━━━ Available data
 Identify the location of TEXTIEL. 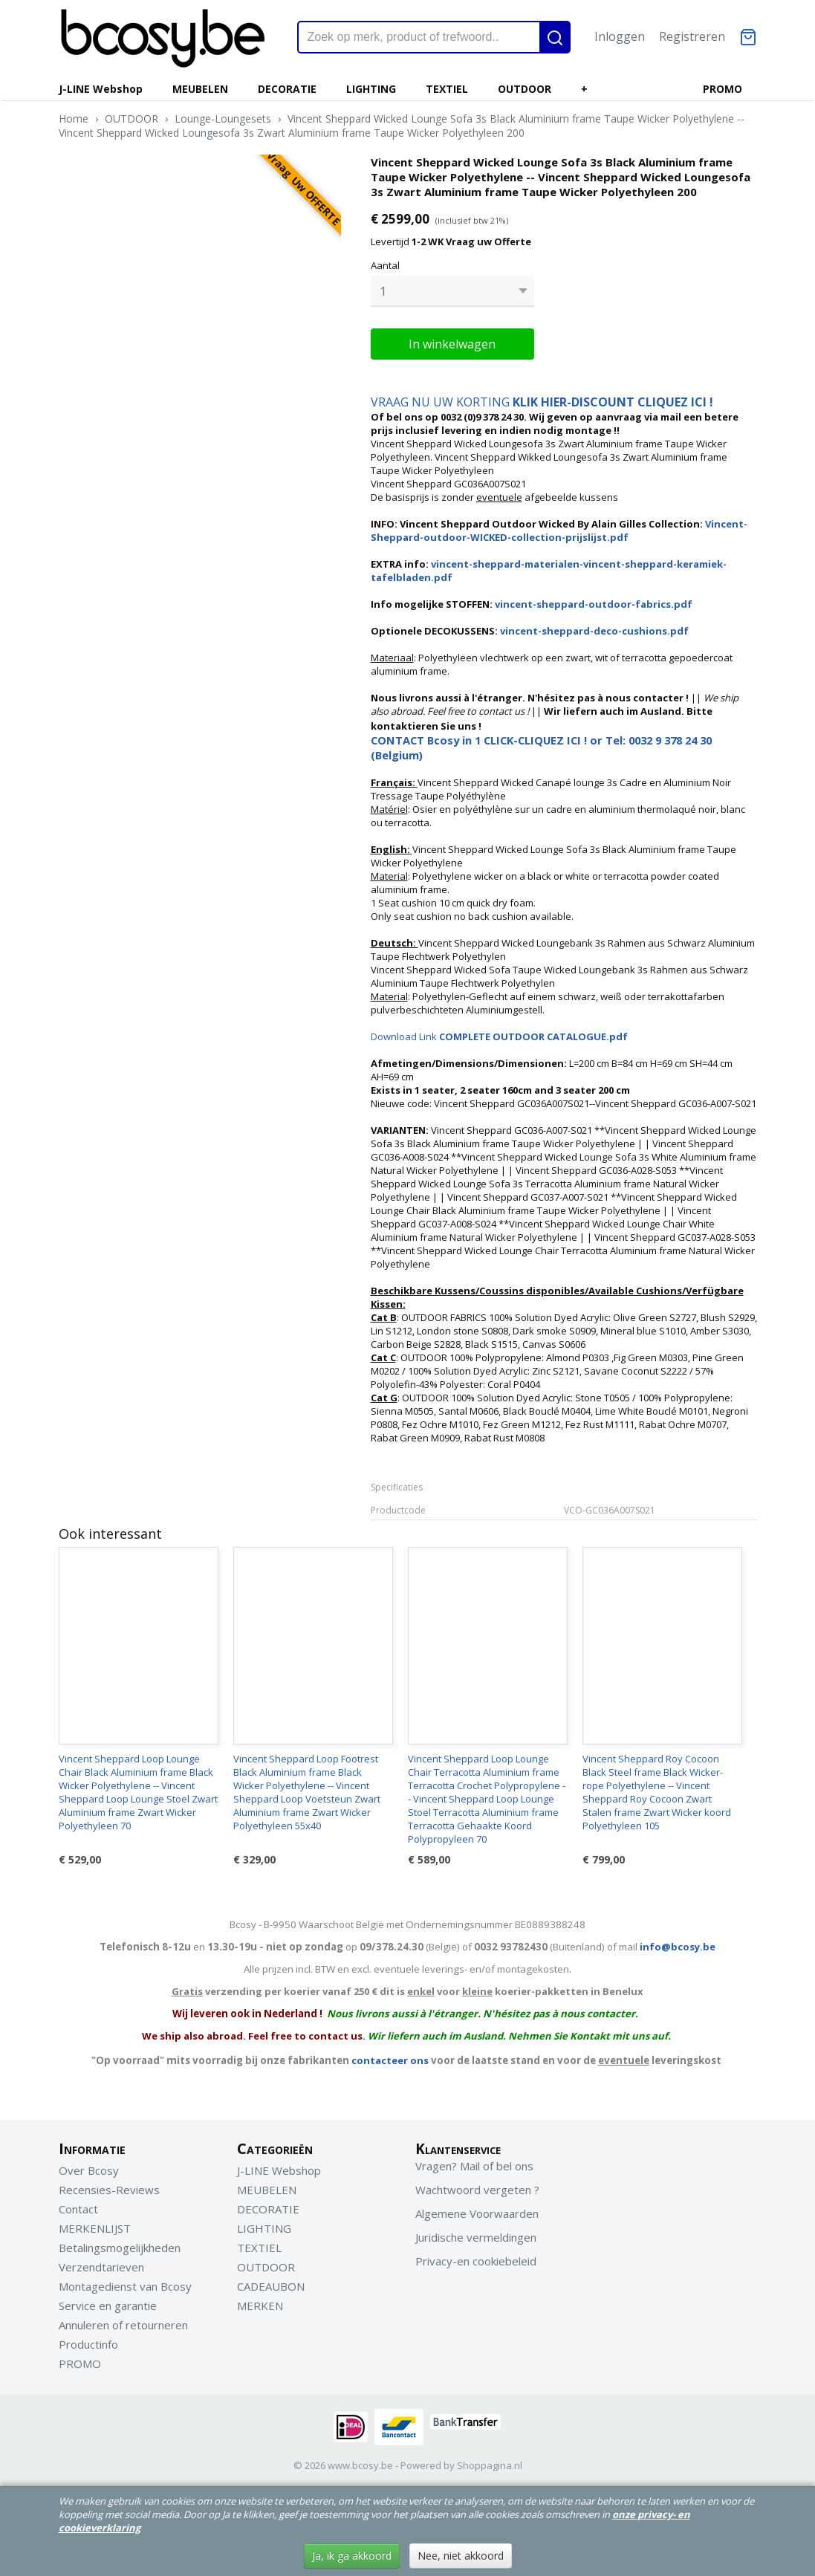
(447, 89).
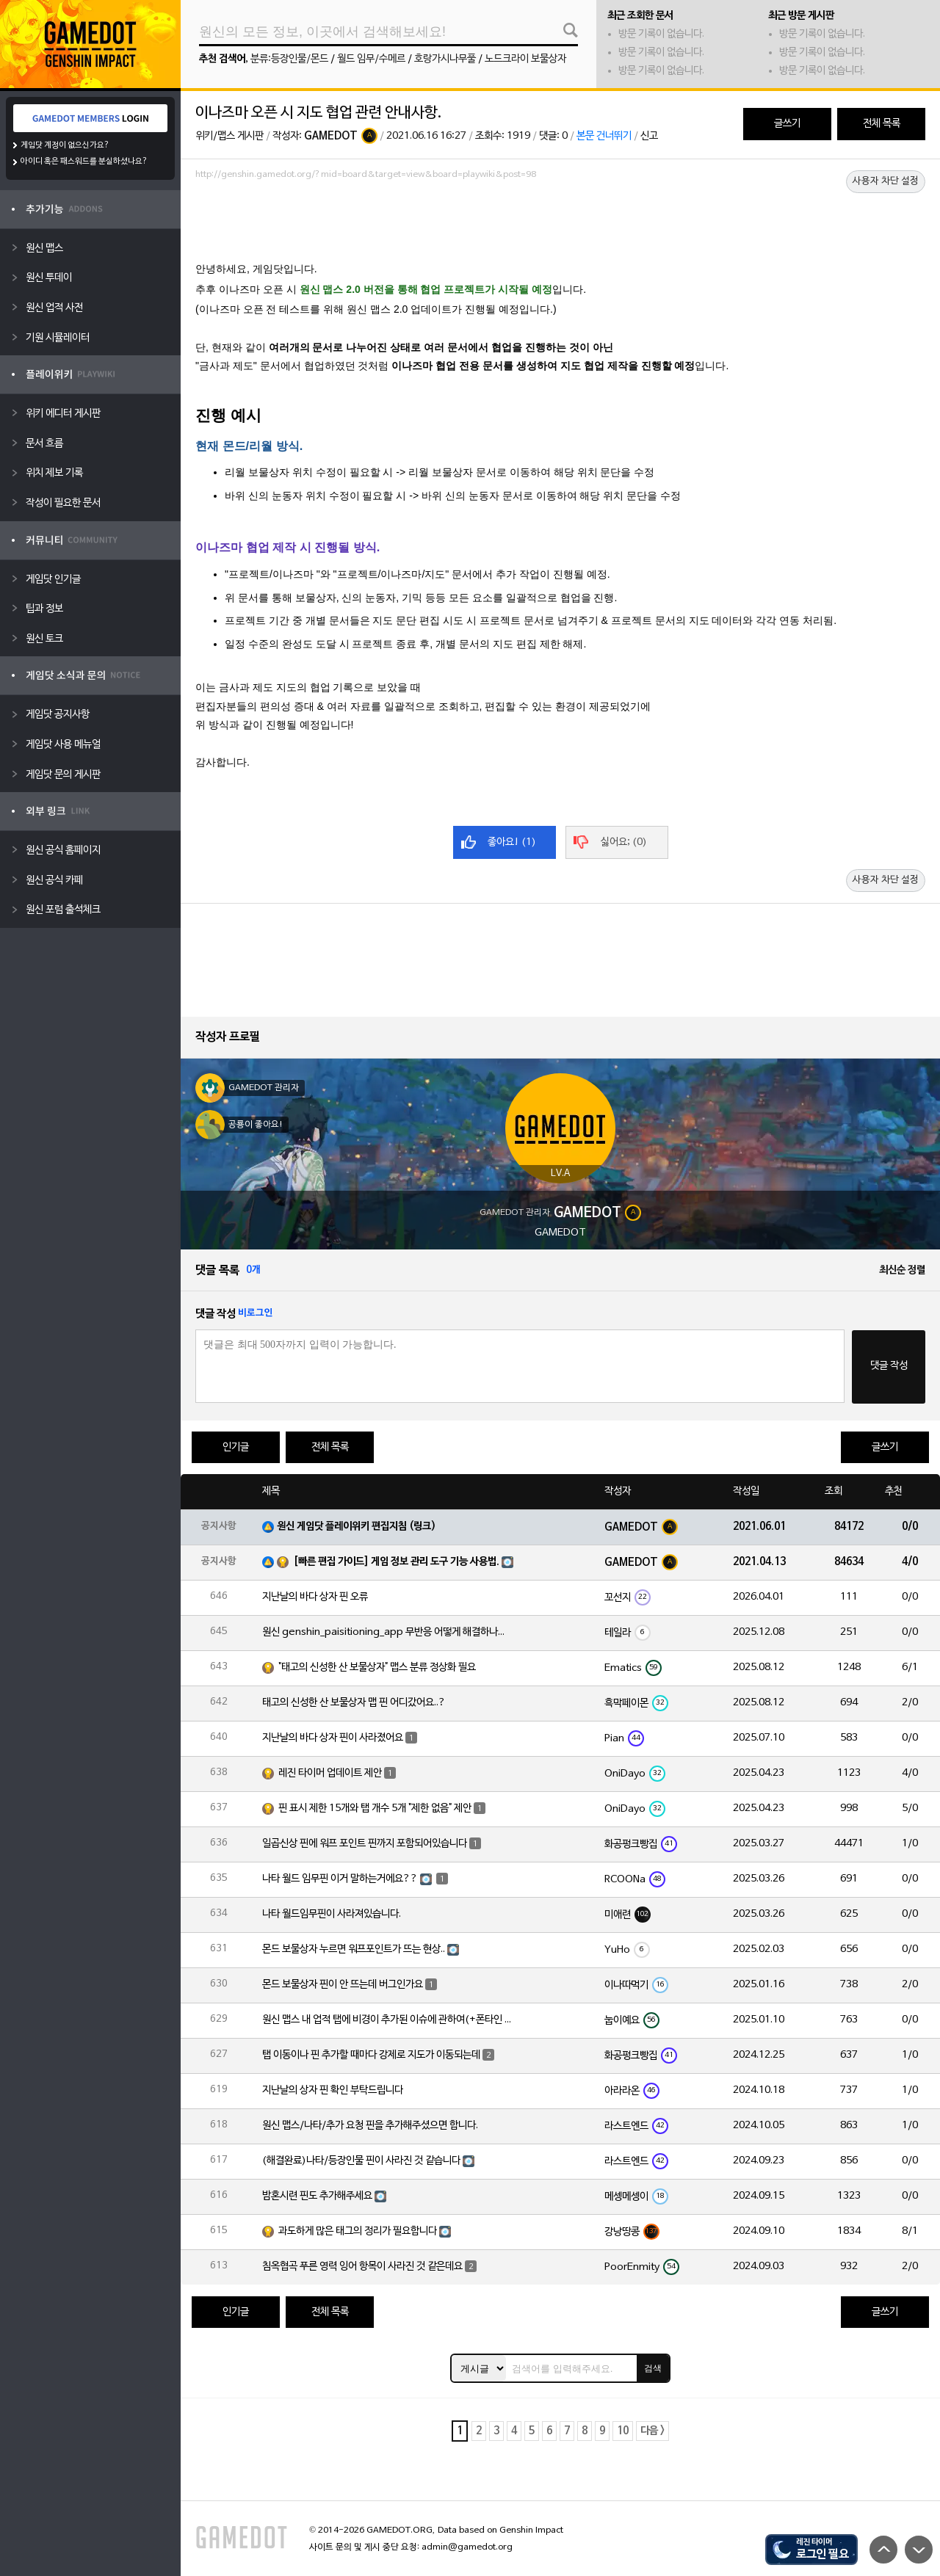 The width and height of the screenshot is (940, 2576). I want to click on 노드크라이 보물상자, so click(525, 59).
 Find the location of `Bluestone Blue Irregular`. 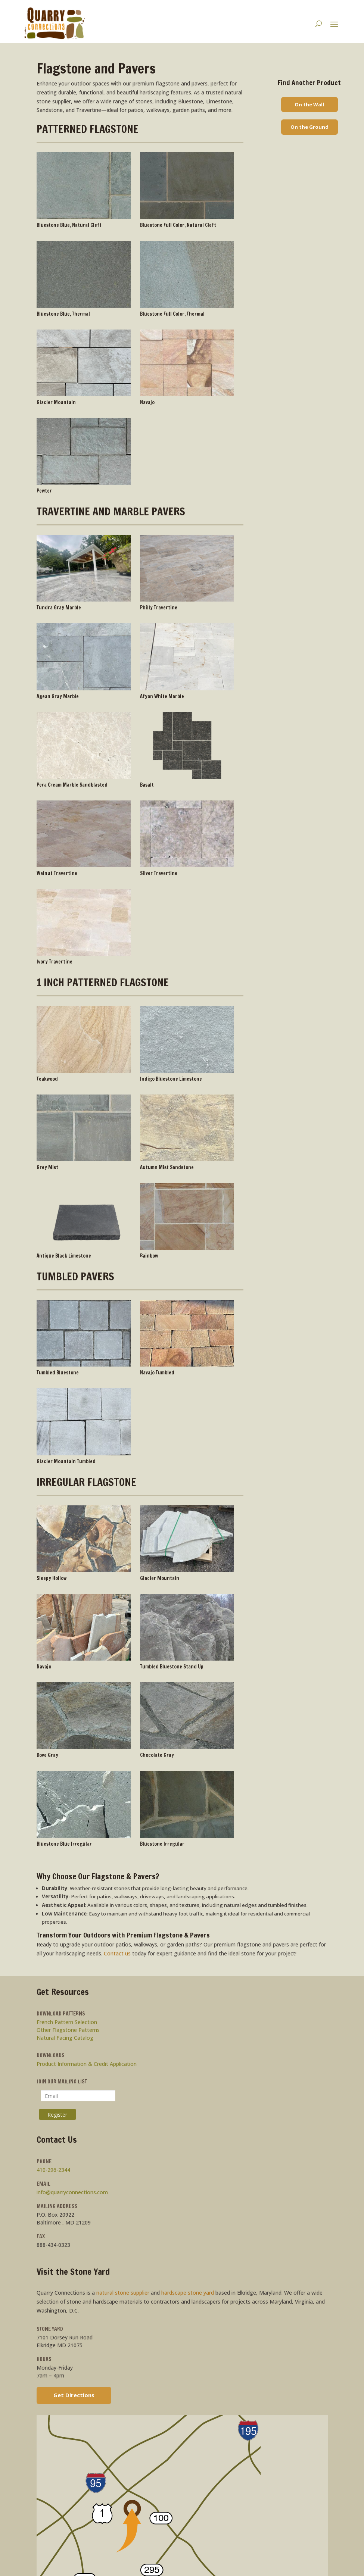

Bluestone Blue Irregular is located at coordinates (64, 1843).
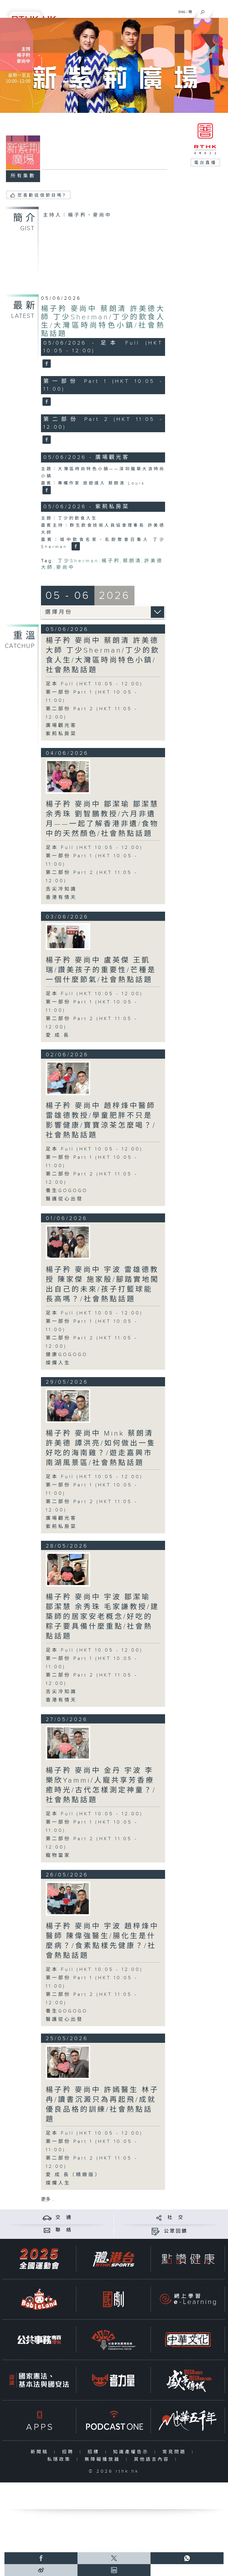 This screenshot has height=2576, width=228. I want to click on 楊子矜 麥尚中 蔡朗清 許美德大師 丁少Sherman/丁少的飲食人生/大灣區時尚特色小鎮/社會熱點話題, so click(103, 321).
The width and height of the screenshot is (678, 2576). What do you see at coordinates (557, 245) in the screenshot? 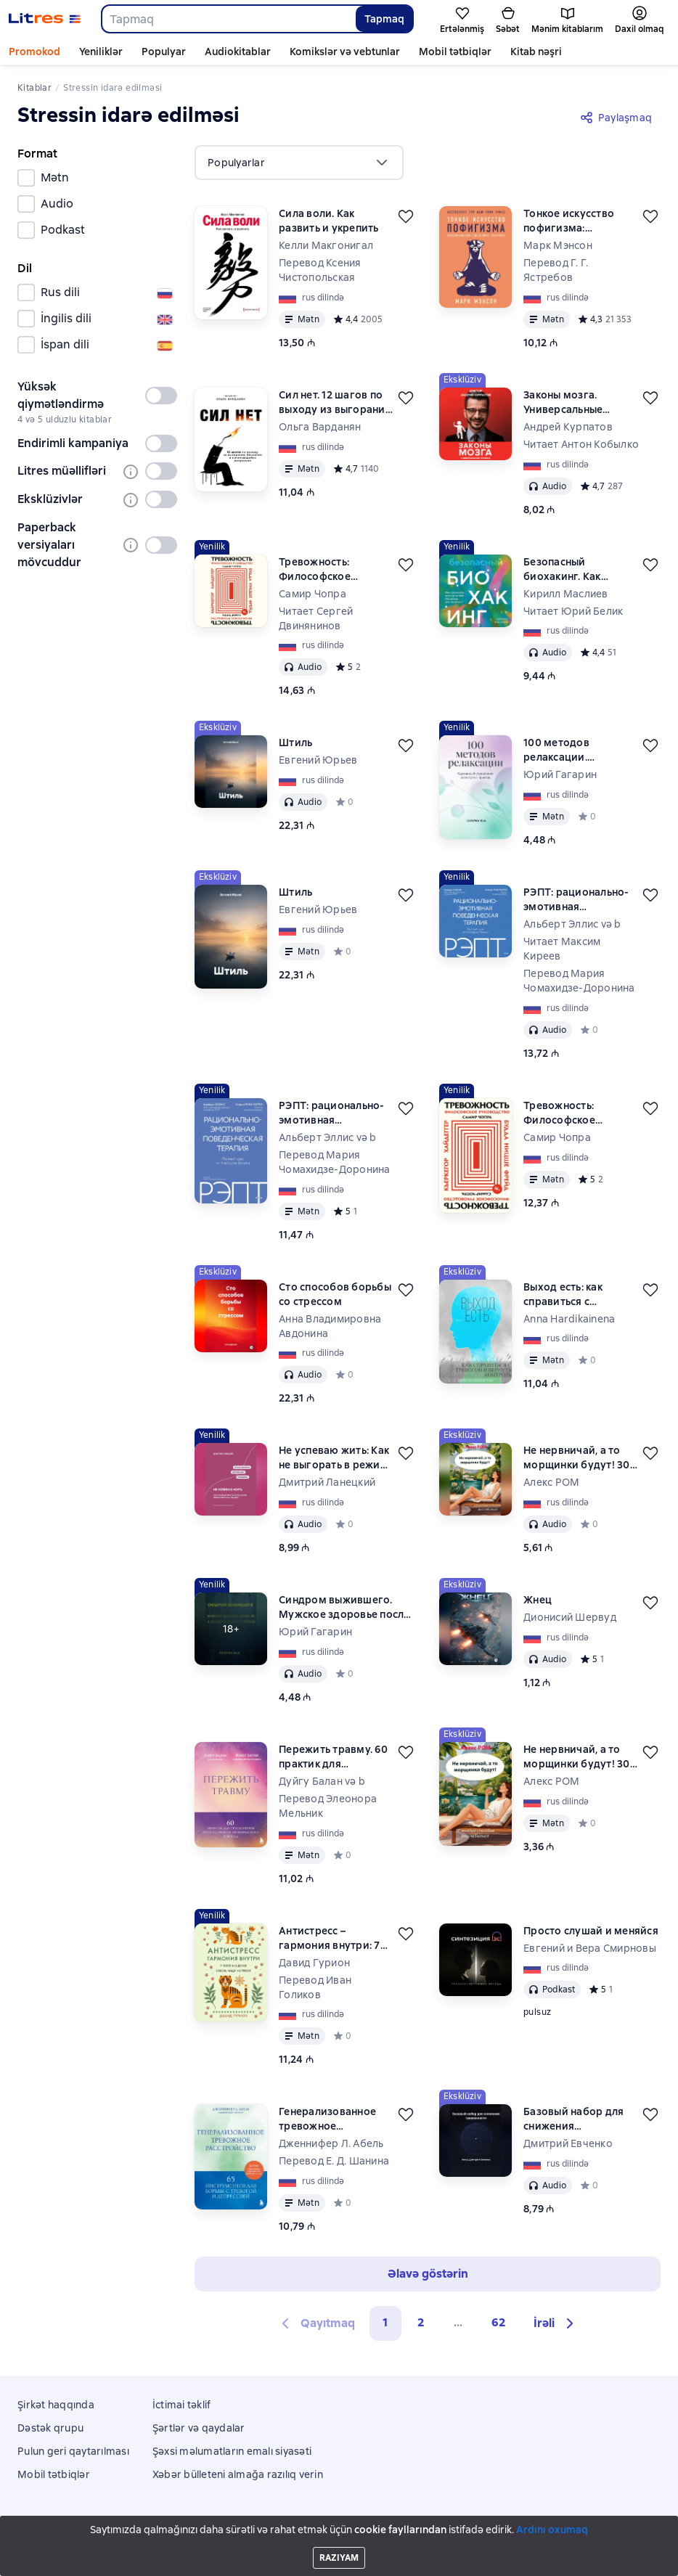
I see `Марк Мэнсон` at bounding box center [557, 245].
━━━━━━
Work instructions: Copy exactly the lines from the line that has "The width and height of the screenshot is (678, 2576)." through the last line of the entries above, inclusive, and no others. Pictures do not go in the copy.

Task output:
The width and height of the screenshot is (678, 2576). What do you see at coordinates (557, 245) in the screenshot? 
I see `Марк Мэнсон` at bounding box center [557, 245].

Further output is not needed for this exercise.